Re: Move to unshared VMAs in NOMMU mode?

From: Robin Getz <rgetz@blackfin.uclinux.org>
To: David Howells <dhowells@redhat.com>
Cc: Hugh Dickins <hugh@veritas.com>,
	bryan.wu@analog.com, Robin Holt <holt@sgi.com>,
	"Kawai, Hidehiro" <hidehiro.kawai.ez@hitachi.com>,
	Andrew Morton <akpm@osdl.org>,
	kernel list <linux-kernel@vger.kernel.org>,
	Pavel Machek <pavel@ucw.cz>, Alan Cox <alan@lxorguk.ukuu.org.uk>,
	Masami Hiramatsu <masami.hiramatsu.pt@hitachi.com>,
	sugita <yumiko.sugita.yf@hitachi.com>,
	Satoshi OSHIMA <soshima@redhat.com>,
	haoki@redhat.com, Bernd Schmidt <bernds_cb1@t-online.de>
Subject: Re: Move to unshared VMAs in NOMMU mode?
Date: Mon, 12 Mar 2007 16:50:34 -0400	[thread overview]
Message-ID: <200703121650.35699.rgetz@blackfin.uclinux.org> (raw)
In-Reply-To: <12852.1173449522@redhat.com>

On Fri 9 Mar 2007 09:12, David Howells pondered:
> I've been considering how to deal with the SYSV SHM problem, and I think we
> may have to move to unshared VMAs in NOMMU mode to deal with this. 

Thanks for putting some good thoughts down.

> Currently, what we have is each mm_struct has in its arch-specific context
> argument a list of VMLs.  Take the FRV context for example:
>
> 	[include/asm-frv/mmu.h]
> 	typedef struct {
> 	#ifdef CONFIG_MMU
> 	...
> 		struct vm_list_struct	*vmlist;
> 		unsigned long		end_brk;
>
> 	#endif
> 	...
> 	} mm_context_t;
>
> Each VML struct containes a pointer to a systemwide VMA and the next VML in
> the list:
>
> 	struct vm_list_struct {
> 		struct vm_list_struct	*next;
> 		struct vm_area_struct	*vma;
> 	};
>
> The VMAs themselves are kept in an rb-tree in mm/nommu.c:
>
> 	/* list of shareable VMAs */
> 	struct rb_root nommu_vma_tree = RB_ROOT;
>
> which can then be displayed through /proc/maps.
>
> There are some restrictions of this system, mainly due to the NOMMU
> constraints:
>
>  (*) mmap() may not be used to overlay one mapping upon another
>
>  (*) mmap() may not be used with MAP_FIXED.
>
>  (*) mmap()'s of the same part of the same file will result in multiple
>      mappings returning the same base address, assuming the maps are
> shareable.
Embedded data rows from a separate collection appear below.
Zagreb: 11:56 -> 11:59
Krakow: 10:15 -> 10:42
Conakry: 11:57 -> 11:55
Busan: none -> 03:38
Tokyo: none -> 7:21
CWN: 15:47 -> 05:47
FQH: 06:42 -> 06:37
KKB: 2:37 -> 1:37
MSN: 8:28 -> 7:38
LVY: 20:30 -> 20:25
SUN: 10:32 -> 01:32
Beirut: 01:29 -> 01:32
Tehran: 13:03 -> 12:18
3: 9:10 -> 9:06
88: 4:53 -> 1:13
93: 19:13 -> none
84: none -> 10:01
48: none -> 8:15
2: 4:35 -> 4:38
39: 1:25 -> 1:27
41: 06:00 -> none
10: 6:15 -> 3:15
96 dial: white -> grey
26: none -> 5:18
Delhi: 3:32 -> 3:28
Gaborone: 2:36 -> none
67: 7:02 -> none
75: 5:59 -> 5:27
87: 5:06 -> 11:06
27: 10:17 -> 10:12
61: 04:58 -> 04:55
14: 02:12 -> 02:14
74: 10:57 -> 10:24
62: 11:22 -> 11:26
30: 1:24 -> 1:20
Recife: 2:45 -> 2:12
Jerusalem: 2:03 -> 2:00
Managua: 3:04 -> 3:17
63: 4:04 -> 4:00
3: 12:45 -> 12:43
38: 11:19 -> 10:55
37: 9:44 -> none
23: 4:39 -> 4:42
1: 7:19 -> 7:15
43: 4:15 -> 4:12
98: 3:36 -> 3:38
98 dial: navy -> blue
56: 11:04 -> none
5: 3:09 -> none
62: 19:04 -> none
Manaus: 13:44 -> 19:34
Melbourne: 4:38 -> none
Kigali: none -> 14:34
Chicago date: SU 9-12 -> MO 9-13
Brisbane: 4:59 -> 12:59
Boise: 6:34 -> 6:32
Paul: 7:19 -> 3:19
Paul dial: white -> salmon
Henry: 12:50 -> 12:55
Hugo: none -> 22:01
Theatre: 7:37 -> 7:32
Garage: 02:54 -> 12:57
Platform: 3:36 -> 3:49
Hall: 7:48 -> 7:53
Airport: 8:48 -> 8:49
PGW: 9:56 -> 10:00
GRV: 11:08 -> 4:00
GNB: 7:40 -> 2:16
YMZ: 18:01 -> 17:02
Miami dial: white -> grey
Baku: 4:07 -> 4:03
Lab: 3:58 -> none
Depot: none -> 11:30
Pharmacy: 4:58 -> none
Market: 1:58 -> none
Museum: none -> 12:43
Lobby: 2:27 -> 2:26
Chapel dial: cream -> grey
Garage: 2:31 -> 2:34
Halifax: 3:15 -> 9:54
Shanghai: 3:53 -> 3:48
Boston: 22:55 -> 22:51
If they aren't shareable, they'll be at different base
> addresses.
>
>  (*) for normal shareable file mappings, two mappings will only be shared
> if they precisely match offset, size and protection, otherwise a new
> mapping will be created (this is because VMAs will be shared).  Splitting
> VMAs would reduce the this restriction, though subsequent mappings would
> have to be bounded by the first mapping, but wouldn't have to be the same
> size.
>
>  (*) munmap() may only unmap a precise match amongst the mappings made; it
> may not be used to cut down or punch a hole in an existing mapping.
>
> The VMAs for private file mappings, private blockdev mappings and anonymous
> mappings, be they shared[*] or unshared, hold a pointer to the kmalloc()'d
> region of memory in which the mapping contents reside.  This region is
> discarded when the VMA is deleted.  When a region can be shared the VMA is
> also shared, and so no reference counting need take place on the mapping
> contents as that is implied by the VMA.
>
> [*] MAP_PRIVATE+!PROT_WRITE+!PT_PTRACED regions may be shared
>
> Note that for mappable chardevs with special BDI capability flags, extra
> VMAs may be allocated because (a) they may need to overlap non-exactly, and
> (b) the chardev itself pins the backing storage, if the backing storage is
> potentially transient.
>
>
> If VMAs are not shared for shared memory regions then some other means of
> retaining the actual allocated memory region must be found.  The obvious
> way to do this is to have the VMA point to a shared, refcounted record that
> keeps track of the region:
>
> 	struct vm_region {
> 		/* the first parameters define the region as for the VMA */
> 		pgprot_t	vm_page_prot;
> 		unsigned long	vm_start;
> 		unsigned long	vm_end
> 		unsigned long	vm_pgoff;
> 		struct file	*vm_file;
>
> 		atomic_t	vm_usage;	/* region usage count */
> 		struct rb_node	vm_rb;		/* region tree */
> 	};
>
> The VMA itself would then have to be modified to include a pointer to this,
> but wouldn't then need its own refcount.  VMAs would belong, once again, to
> the mm_struct, the VML struct would vanish, and the VML list rooted in
> mm_context_t would vanish.
>
> For R/O shareable file mappings, it might be possible to actually use the
> target file's pagecache for the mapping.  I do something of that sort for
> shared-writable mappings on ramfs files (to support POSIX SHM and SYSV
> SHM).
>
> The downside of allocating all these extra VMAs is that, of course, it
> takes up more memory, though that may not be too bad, especially if it's at
> the gain of additional consistency with the MM code.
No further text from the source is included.